(Dataset entries)

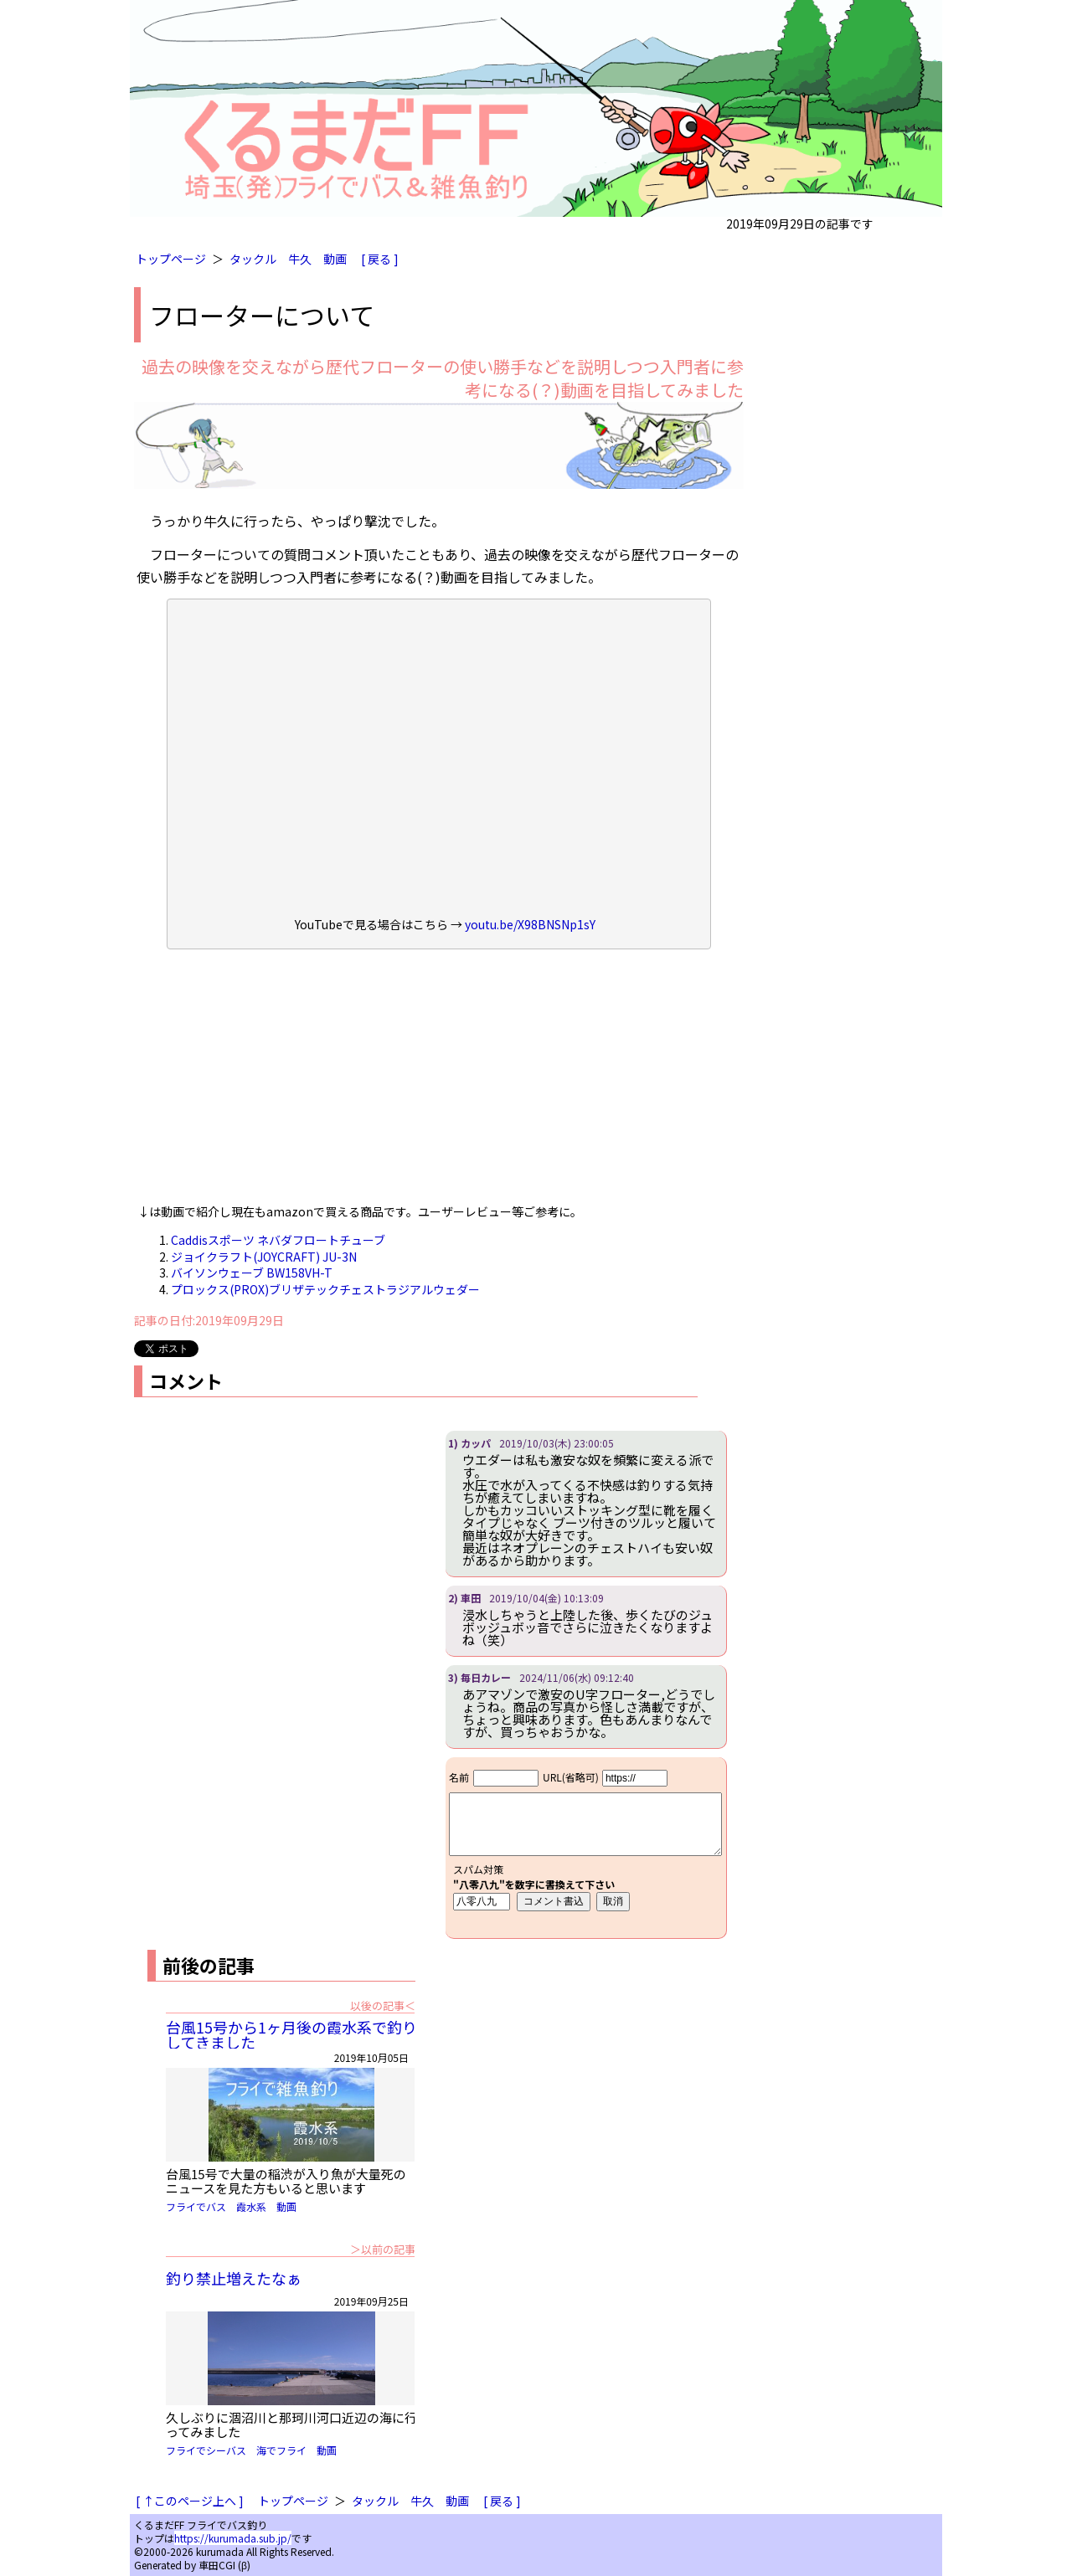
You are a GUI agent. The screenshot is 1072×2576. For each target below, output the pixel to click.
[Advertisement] (439, 1082)
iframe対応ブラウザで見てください (585, 1847)
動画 (335, 258)
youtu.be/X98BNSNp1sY (530, 924)
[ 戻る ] (380, 258)
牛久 (300, 258)
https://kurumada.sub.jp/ (232, 2538)
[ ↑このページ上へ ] (190, 2500)
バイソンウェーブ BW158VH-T (251, 1272)
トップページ (171, 258)
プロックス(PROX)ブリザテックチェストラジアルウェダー (325, 1289)
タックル (252, 258)
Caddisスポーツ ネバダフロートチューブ (278, 1239)
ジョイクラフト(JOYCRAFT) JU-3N (264, 1256)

• _WHAT THE EXERCISE ASKS_
Using the records above, output exactly the lines from the one containing "バイソンウェーブ BW158VH-T (251, 1272)" through the last line, and no others.

• _SOLUTION TO THIS PROBLEM_
バイソンウェーブ BW158VH-T (251, 1272)
トップページ (171, 258)
プロックス(PROX)ブリザテックチェストラジアルウェダー (325, 1289)
タックル (252, 258)
Caddisスポーツ ネバダフロートチューブ (278, 1239)
ジョイクラフト(JOYCRAFT) JU-3N (264, 1256)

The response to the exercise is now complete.